All of our complex AI models are based only on observations*, so they can tell us only about correlations. So, just because a correlation -- like Tiffany's four chronic medical conditions correlating with risk for future ED visits -- shows up in our model, we can't necessarily conclude we've detected a cause. Sometimes correlations are also causes, and sometimes they aren't. We have to use our clinical judgment to decide whether that correlation is likely to be a cause or not.

This example of model interpretability beautifully encapsulates the promise of welcoming AI into healthcare. Our emerging new technological age lets us combine computers' ability to sift through mountains of data with human wisdom about how to use that information. We data scientists here at Geneia are excited to help usher in this new age of improving patients' health and lives.

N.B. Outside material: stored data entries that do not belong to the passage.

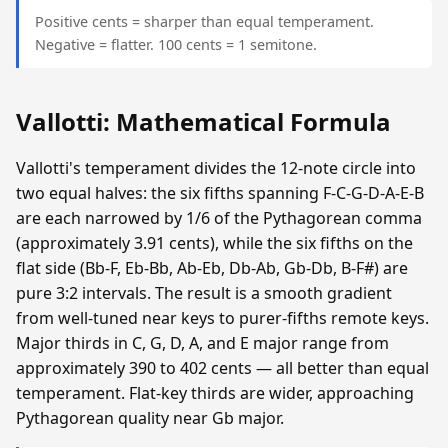
Positive cents = sharper than equal temperament.
Negative = flatter. 100 cents = 1 semitone.
Vallotti: Mathematical Formula
Vallotti's temperament divides the 12-note circle into
two equal halves: the six fifths spanning F-C-G-D-A-E-B
are each narrowed by 1/6 of the Pythagorean comma
(approximately 3.91 cents), while the six fifths on the
flat side (Bb-F, Eb-Bb, Ab-Eb, Db-Ab, Gb-Db, B-F#) are
pure 3:2 intervals. The result is a smooth gradient
from well-tuned near keys to purer-fifths remote keys.
Major thirds in C, G, D, A, and E major range from
approximately 390 to 402 cents — all better than equal
temperament. Flat-key thirds are wider, approaching
Pythagorean quality near Gb major.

*Okay, yes, we can have models based on causation, but because health and medicine are so complex, we usually don't have good causative models to use in practice.

For those interested in more technical information about model interpretability and Shapley values, I heartily recommend Tim Miller's paper "Explanation in Artificial Intelligence: Insights from the Social Sciences" and Christoph Molnar's book "Interpretable Machine Learning:  A Guide for Making Black Box Models Explainable".